Pass only the relevant chunks to the LLM:

def answer_question(query, chunks):
    """
    Generate answer using retrieved context.
    """
    # Build context from chunks
    context = "\n\n".join(chunks)
    
    # Create prompt
    prompt = f"""Based on the following context, answer the question.

Context:
{context}

Question: {query}

Answer:"""
    
    # Generate response
    response = client.chat.completions.create(
        model="gpt-4",
        messages=[
            {"role": "system", "content": "You are a helpful assistant that answers questions based on the provided context."},
            {"role": "user", "content": prompt}
        ],
        temperature=0.1
    )
    
    return response.choices[0].message.content

# Usage
query = "How does authentication work?"
relevant_chunks = retrieve_relevant_chunks(query, top_k=3)
answer = answer_question(query, relevant_chunks)

Optimization Strategies

1. Dynamic Chunk Count

Adjust top_k based on token budget:

def count_tokens(text):
    """Rough estimate: 1 token ≈ 4 characters"""
    return len(text) // 4

def retrieve_within_budget(query, max_tokens=3000):
    """
    Retrieve chunks until token budget is exhausted.
    """
    chunks = retrieve_relevant_chunks(query, top_k=10)
    
    selected_chunks = []
    total_tokens = 0
    
    for chunk in chunks:
        chunk_tokens = count_tokens(chunk)
        if total_tokens + chunk_tokens > max_tokens:
            break
        
        selected_chunks.append(chunk)
        total_tokens += chunk_tokens
    
    return selected_chunks

2. Re-ranking for Precision

Use a re-ranker to improve relevance:

from sentence_transformers import CrossEncoder

reranker = CrossEncoder('cross-encoder/ms-marco-MiniLM-L-6-v2')

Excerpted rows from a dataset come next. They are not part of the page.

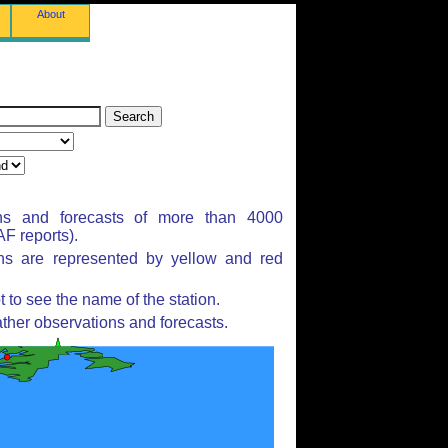
About
ns and forecasts of more than 4000
F reports).
ons are represented by yellow and red
to see the name of the station.
ther observations and forecasts.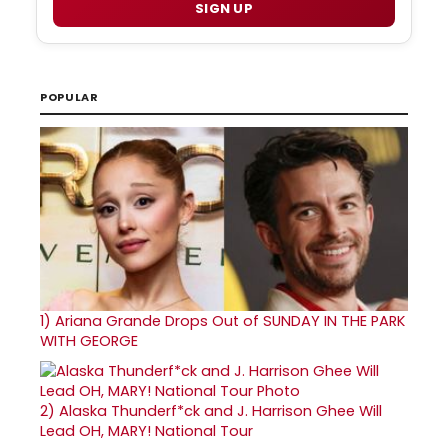
SIGN UP
POPULAR
1)
Ariana Grande Drops Out of SUNDAY IN THE PARK
WITH GEORGE
2)
Alaska Thunderf*ck and J. Harrison Ghee Will
Lead OH, MARY! National Tour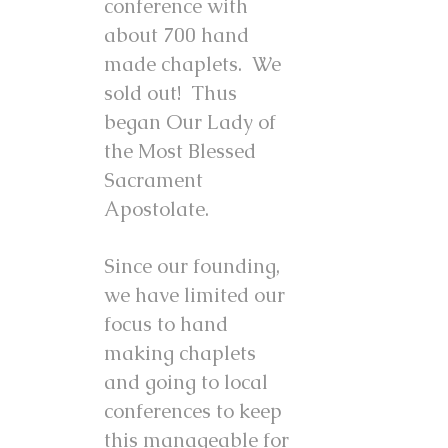
conference with
about 700 hand
made chaplets. We
sold out! Thus
began Our Lady of
the Most Blessed
Sacrament
Apostolate.
Since our founding,
we have limited our
focus to hand
making chaplets
and going to local
conferences to keep
this manageable for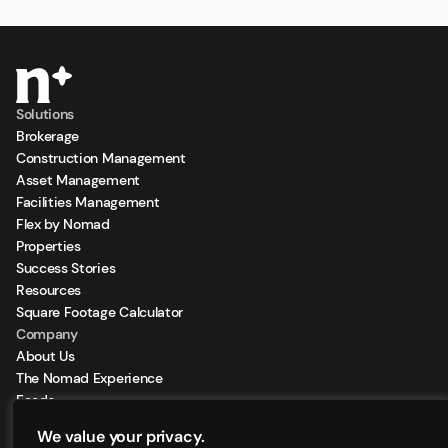
Solutions
Brokerage
Construction Management
Asset Management
Facilities Management
Flex by Nomad
Properties
Success Stories
Resources
Square Footage Calculator
Company
About Us
The Nomad Experience
Feeds
Sign Up for our Newsletter
We value your privacy.
Locations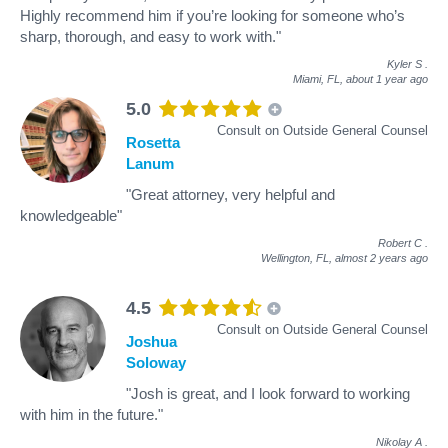
Highly recommend him if you’re looking for someone who’s
sharp, thorough, and easy to work with."
Kyler S
.
Miami, FL,
about 1 year ago
5.0
Consult on Outside General Counsel
Rosetta
Lanum
"Great attorney, very helpful and
knowledgeable"
Robert C
.
Wellington, FL,
almost 2 years ago
4.5
Consult on Outside General Counsel
Joshua
Soloway
"Josh is great, and I look forward to working
with him in the future."
Nikolay A
.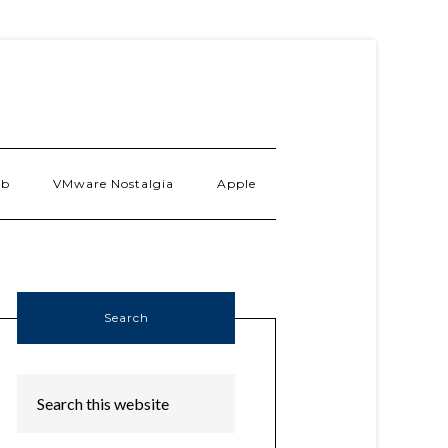
ab
VMware Nostalgia
Apple
Search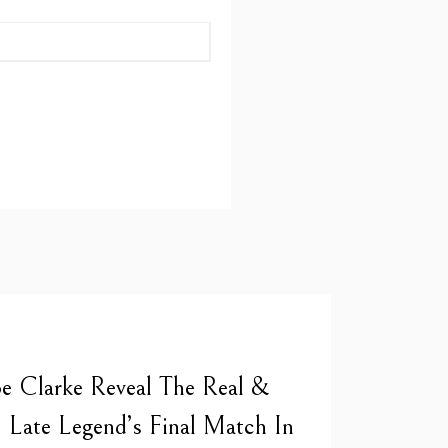
 Clarke Reveal The Real &
| Late Legend’s Final Match In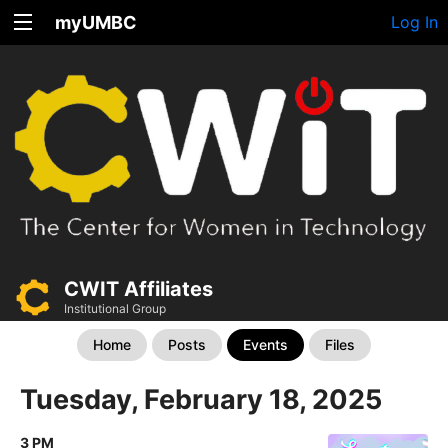
myUMBC
Log In
CWIT Affiliates
Institutional Group
Home
Posts
Events
Files
Tuesday, February 18, 2025
3 PM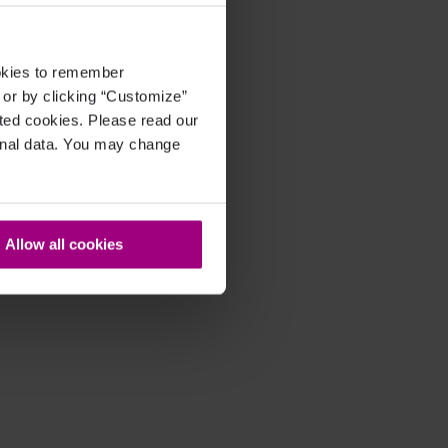
ookies to remember
, or by clicking “Customize”
cted cookies. Please read our
sonal data. You may change
Allow all cookies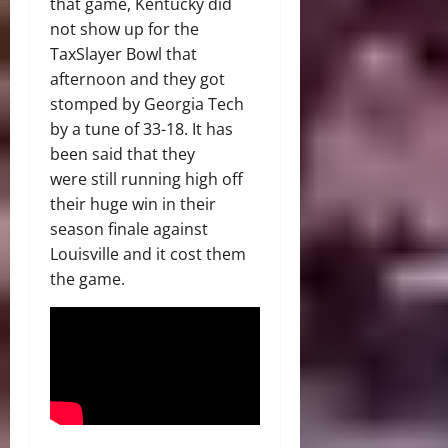
that game, Kentucky did
not show up for the
TaxSlayer Bowl that
afternoon and they got
stomped by Georgia Tech
by a tune of 33-18. It has
been said that they
were still running high off
their huge win in their
season finale against
Louisville and it cost them
the game.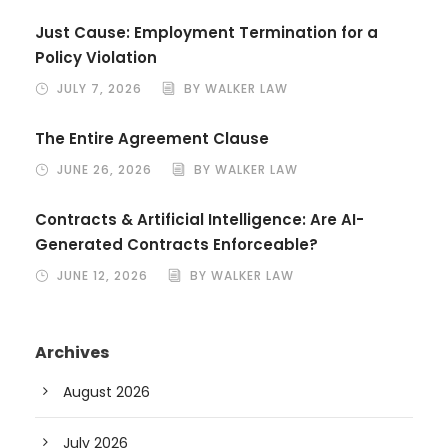
Just Cause: Employment Termination for a
Policy Violation
JULY 7, 2026
BY WALKER LAW
The Entire Agreement Clause
JUNE 26, 2026
BY WALKER LAW
Contracts & Artificial Intelligence: Are AI-
Generated Contracts Enforceable?
JUNE 12, 2026
BY WALKER LAW
Archives
August 2026
July 2026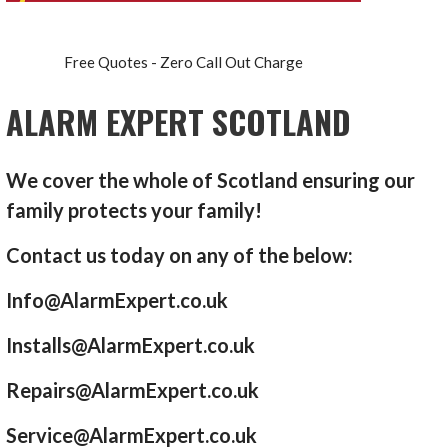
Free Quotes - Zero Call Out Charge
ALARM EXPERT SCOTLAND
We cover the whole of Scotland ensuring our
family protects your family!
Contact us today on any of the below:
Info@AlarmExpert.co.uk
Installs@AlarmExpert.co.uk
Repairs@AlarmExpert.co.uk
Service@AlarmExpert.co.uk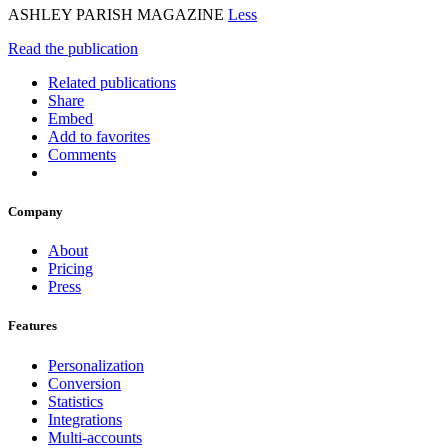
ASHLEY PARISH MAGAZINE
Less
Read the publication
Related publications
Share
Embed
Add to favorites
Comments
Company
About
Pricing
Press
Features
Personalization
Conversion
Statistics
Integrations
Multi-accounts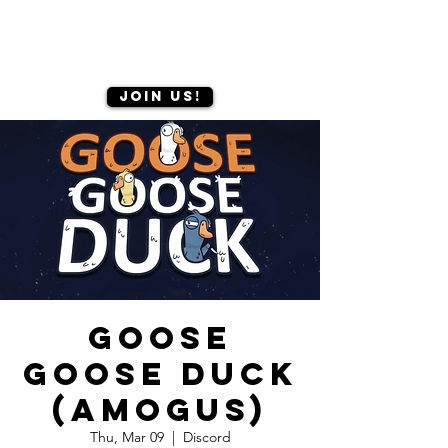
Join us!
Goose
Goose Duck
(amogus)
Thu, Mar 09
  |  
Discord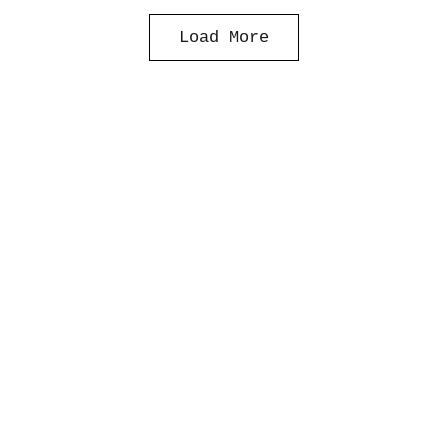
Load More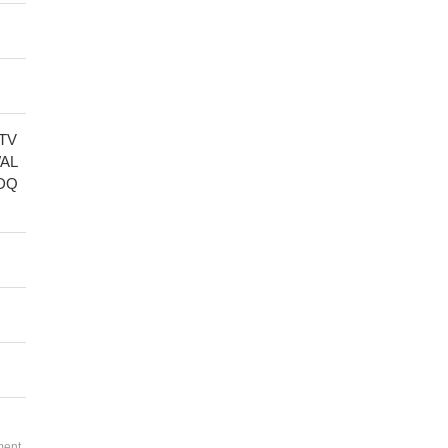
TV
AL
DQ
ment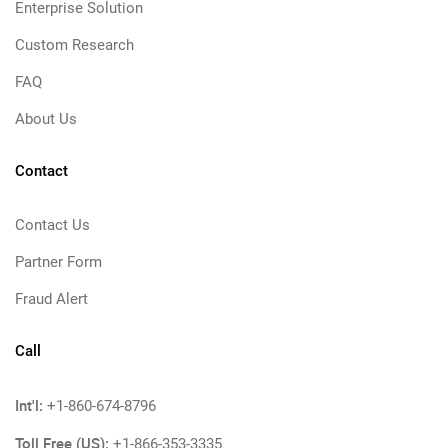
Enterprise Solution
Custom Research
FAQ
About Us
Contact
Contact Us
Partner Form
Fraud Alert
Call
Int'l:
+1-860-674-8796
Toll Free (US):
+1-866-353-3335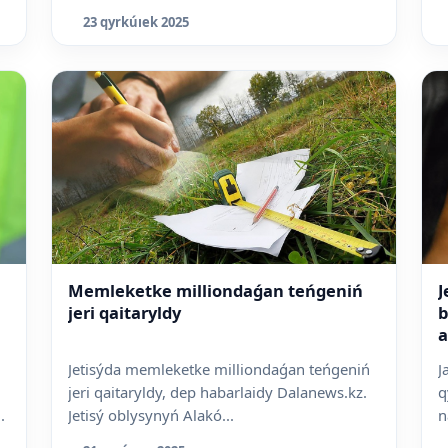
Q
23 qyrkúıek 2025
Memleketke milliondaǵan teńgeniń
J
jeri qaitaryldy
b
a
Jetisýda memleketke milliondaǵan teńgeniń
J
jeri qaitaryldy, dep habarlaidy Dalanews.kz.
q
.
Jetisý oblysynyń Alakó...
n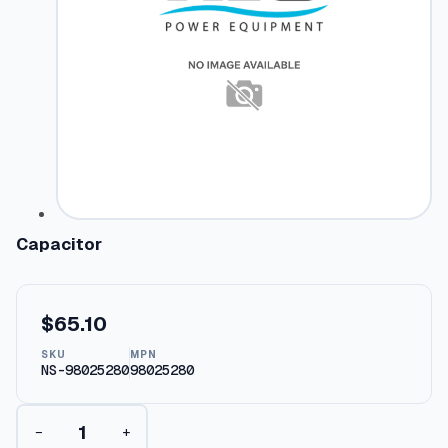
Capacitor
$
65.10
SKU
MPN
NS-98025280
98025280
C
−
+
a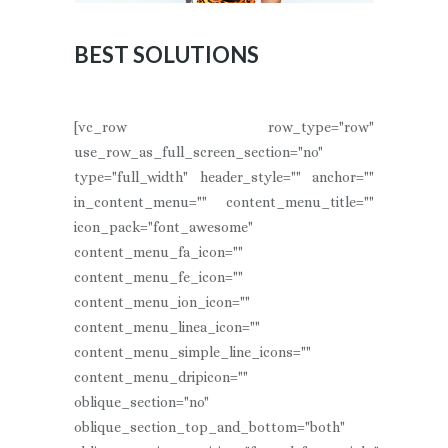
BEST SOLUTIONS
[vc_row row_type="row"
use_row_as_full_screen_section="no"
type="full_width" header_style="" anchor=""
in_content_menu="" content_menu_title=""
icon_pack="font_awesome"
content_menu_fa_icon=""
content_menu_fe_icon=""
content_menu_ion_icon=""
content_menu_linea_icon=""
content_menu_simple_line_icons=""
content_menu_dripicon=""
oblique_section="no"
oblique_section_top_and_bottom="both"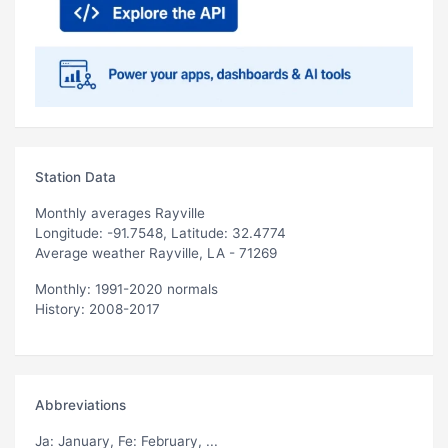
Station Data
Monthly averages Rayville
Longitude: -91.7548, Latitude: 32.4774
Average weather Rayville, LA - 71269
Monthly: 1991-2020 normals
History: 2008-2017
Abbreviations
Ja
: January,
Fe
: February, ...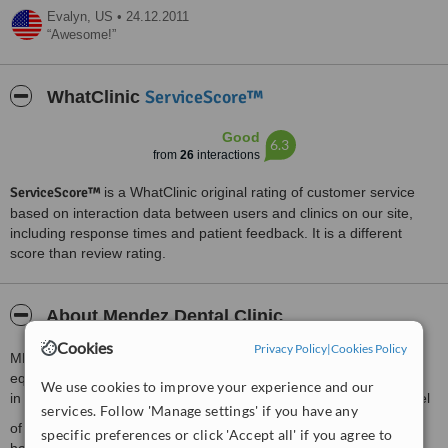
Evalyn,
US
•
24.12.2011
Awesome!
ServiceScore™
WhatClinic
Good
6.3
from
26
interactions
ServiceScore™
is a WhatClinic original rating of customer service
based on interaction data between users and clinics on our site,
including response times and patient feedback. It is a different
score than review rating.
About Mendez Dental Clinic
Cookies
Privacy Policy
|
Cookies Policy
MENDEZ DENTAL CLINIC uses the latest technology and
equipment
We use cookies to improve your experience and our
in the provision of dental care. Our goal is to provide a higher level
services. Follow 'Manage settings' if you have any
of personalized care and innovation than is available in most
specific preferences or click 'Accept all' if you agree to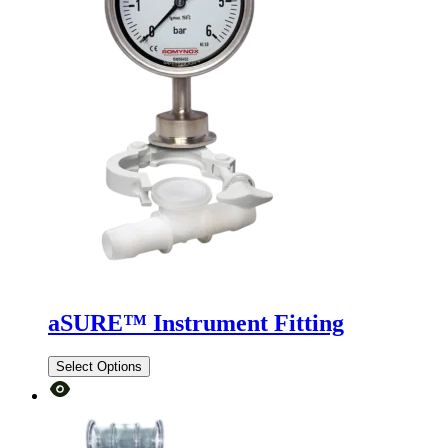
aSURE™ Instrument Fitting
Select Options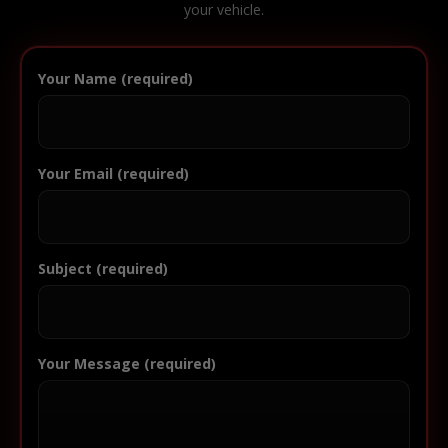
your vehicle.
Your Name (required)
Your Email (required)
Subject (required)
Your Message (required)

def rerank_chunks(query, chunks):
    """
    Re-rank chunks for better relevance.
    """
    # Score each chunk
    scores = reranker.predict([
        (query, chunk) for chunk in chunks
    ])
    
    # Sort by score
    ranked = sorted(
        zip(chunks, scores),
        key=lambda x: x[1],
        reverse=True
    )
    
    return [chunk for chunk, score in ranked]

3. Hierarchical Retrieval

Retrieve at multiple levels:

def hierarchical_retrieval(query):
    """
    First find relevant sections, then chunks within those sections.
    """
    # Level 1: Find relevant sections
    sections = retrieve_relevant_chunks(query, top_k=2, collection="sections")
    
    # Level 2: Find chunks within those sections
    relevant_chunks = []
    for section in sections:
        section_chunks = retrieve_chunks_from_section(section, query)
        relevant_chunks.extend(section_chunks)
    
    return relevant_chunks[:5]  # Top 5 total

Common Pitfalls

❌ Chunks Too Small

# BAD: Loses context
chunk_size=100  # Too small, fragmented context

❌ No Overlap

# BAD: Context breaks at boundaries
chunk_overlap=0  # Information lost between chunks

❌ Ignoring Metadata

# GOOD: Include metadata for better filtering
collection.add(
    embeddings=[embedding],
    documents=[chunk],
    metadatas=[{
        "source": "manual.pdf",
        "section": "Chapter 5",
        "page": 42
    }],
    ids=[f"chunk_{i}"]
)

Production Checklist

✅ Chunk size: 300-1000 tokens (balance context vs granularity)
✅ Overlap: 10-20% of chunk size
✅ Use semantic separators (paragraphs, headers)
✅ Include metadata (source, section, page)
✅ Implement re-ranking for better precision
✅ Cache embeddings (don’t regenerate on every query)
✅ Monitor retrieval quality (are correct chunks retrieved?)

The Takeaway

RAG isn’t about fitting everything into context—it’s about retrieving the right pieces. Chunk smart, embed well, retrieve precisely.

Rule of thumb: 3-5 chunks of 500 tokens each = sweet spot for most questions.